Gain cognitive distance:

It gets easy to get rid of a bad habit when it is seen through the lens of other people. Smoking or eating junk food is easy, and we can say, it is just for now, and it does not have serious effects on your health, but once you evaluate smoking or junk food through the lens of others, you understand it is not healthy at all, and it gives you fewer benefits. Breaking things into chunks helps us see them in-depth, and we get an insight into each part deeply. We do not understand things better unless we study them deeply. Once you view a bad habit from different perspectives, you involve great personalities, you bring people of the past and act as if they are viewing it, you get a clear picture, and your perspective about it gets changed. Now, you understand that you were wrong, and your thoughts encouraged the bad habits, you say it is just one time, and it would not affect you that much, and you just badly get obsessed with it. The reason we cannot give up on bad desires is that we think positively about them since our mind thinks in one direction, when evaluating them carefully, we understand we should not live like this anymore.
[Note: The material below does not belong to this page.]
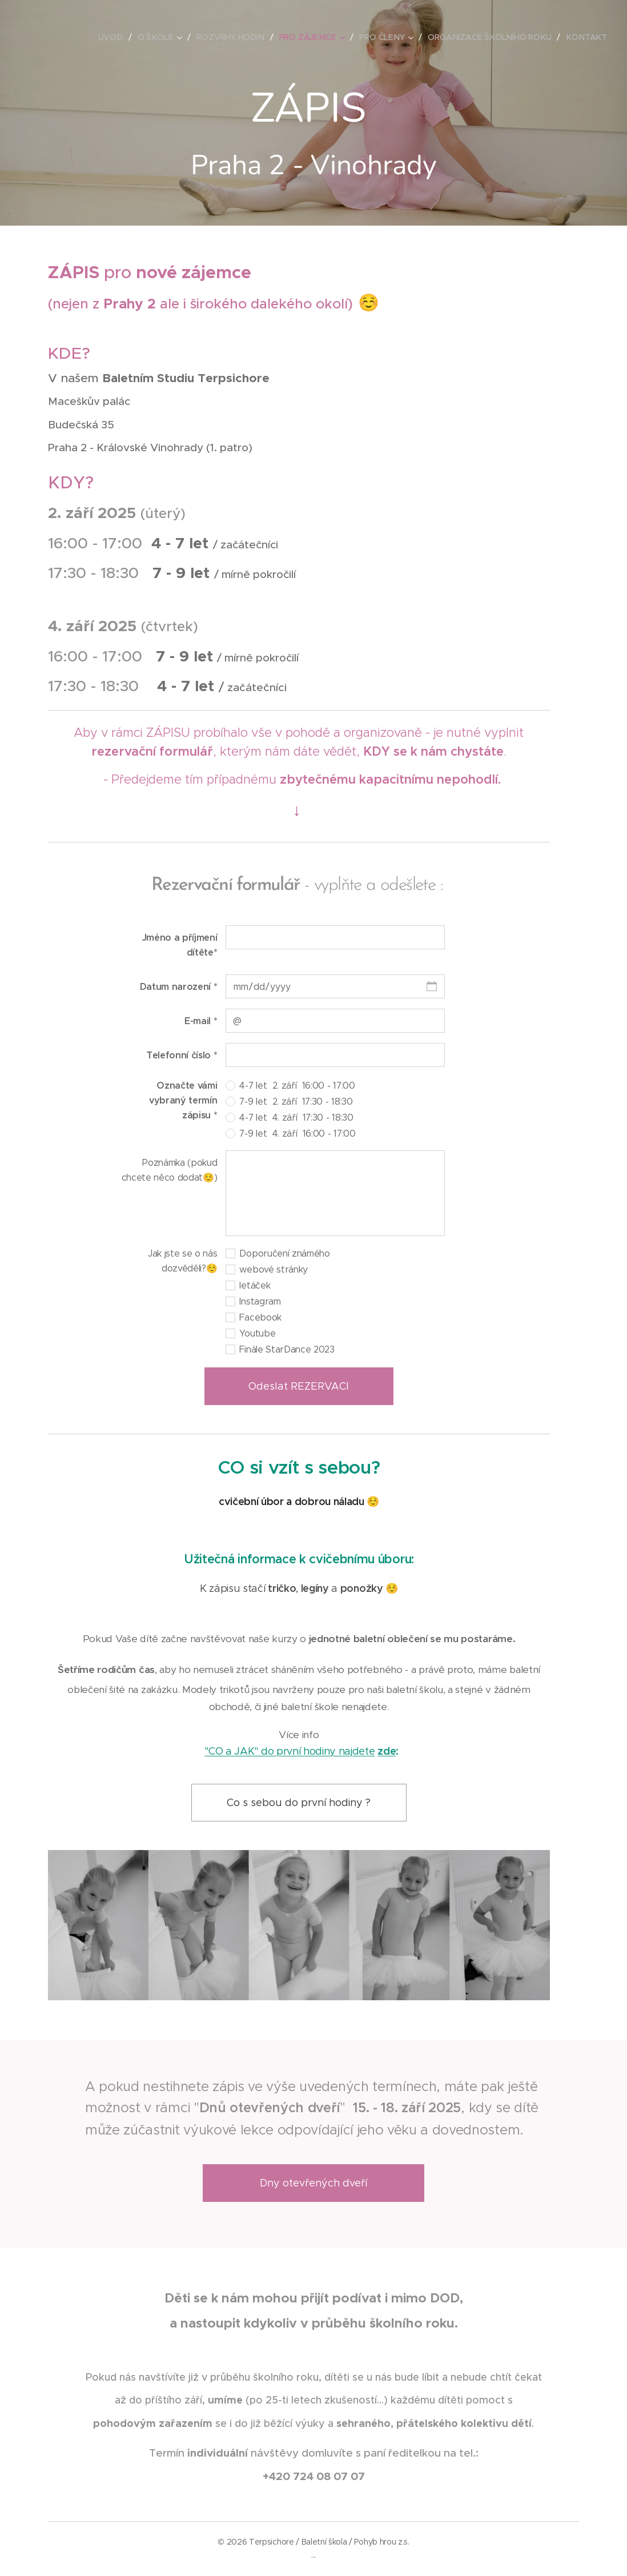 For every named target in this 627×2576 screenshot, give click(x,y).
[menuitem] (115, 37)
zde (386, 1751)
“For instance, when engaged in certain actions, such as bad habits of the kind we’ve been discussing, Marcus advised pausing and asking of each step: “Does death appear terrible because I would be deprived of this?” That gave him a way of isolating each part of a habit in turn and casting its value in question.17 For example, someone smoking a cigarette might ask with each puff whether losing that sensation would really be the end of the world. Someone compulsively checking social media might stop and ask if not reading each individual notification would really be so unbearable. If you practice self-awareness in this way, you’ll often (but not always) realize that the pleasure you obtain from such habits is actually much less than you previously assumed.”

“Viewed from a different perspective, in other words, the things people crave are often nothing to get excited about.”

Do something else:

Once you understand that you have developed a bad habit; you see it through the lens of others; you can overcome it. Replacing bad habits with good habits is the best way to overcome bad habits. You spend your time online, just scrolling, and wasting your time, what you should do is uninstall some apps that are not helpful at all, and the amount of time you waste on social media, you should utilize that time reading; going to the gym; gardening; going for a walk— depends on what suits your nature. You can replace any bad habit with a good habit by finding an alternative. If you are addicted to smoking, you should not get close to those who are smoking in the early stage; you should fight it till you are strong enough that it does not matter anymore.

“Many types of urges only last a minute or so at a time, although they may recur throughout the day. You only have to deal with the present moment, though, one instance of an urge or craving at a time.”

Conclusion:

It gets easier to overcome a bad habit when you evaluate it carefully and see it through a different lens; the next step is to replace the bad habit with a good habit, and not succumb to temptations.

References:

  1. Robertson, D. (2019). How to think like a Roman emperor: The stoic philosophy of Marcus Aurelius. St. Martin’s Press.